Multiple Messes: Mortgages, Foreclosures And The Banks

We're in the middle of multiple, housing-related messes. Here's a quick update.

First, there's the foreclosure mess — the one brought on by the revelation that mortgage companies improperly rushed through the paperwork on thousands of foreclosures.

Lenders have been suggesting this week that they're pushing through that one. Bank of America and GMAC Mortgage, two of the companies at the center of this particular mess, said that they were re-starting many of the foreclosures they suspended a few weeks ago. (GMAC is owned by Ally, a Planet Money sponsor.)

But the companies may not be through with this particular mess as quickly as they'd like.

Several federal agencies are investigating the big mortgage companies, this morning's WSJ noted this morning.
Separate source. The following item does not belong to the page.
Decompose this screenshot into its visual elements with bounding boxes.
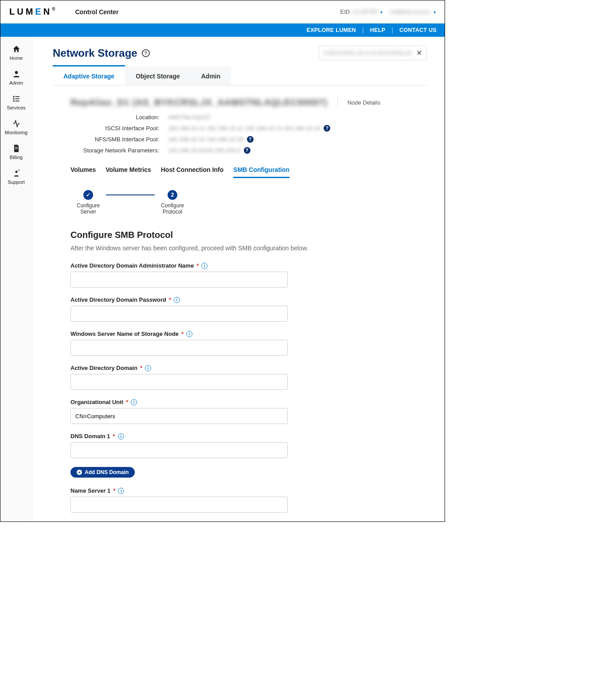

And that's on top of the ongoing investigation by attorneys general in all 50 states.

There's also a mortgage-bond mess that's separate from the foreclosure mess.

The basic idea here is that companies that put together mortgage bonds (like Toxie) during the housing boom overstated the quality of the mortgages, or didn't do everything they were supposed to to make sure the loans were sound.

When that happens, investors can force the banks to buy back the bonds.

This has been going on for a while, but it jumped into the news this week when a bunch of investors — including the New York Fed — sent a letter to Bank of America, calling on the bank to buy back billions of dollars in bonds.

In a conference call yesterday, B of A's CEO said the company would fight the request — even if it meant going through each of the thousands of mortgages in contention.

"It's loan by loan, and we have the resources to deploy in that kind of review," the CEO said on a conference call. "We have thousands of people who are willing to stand and look at these loans."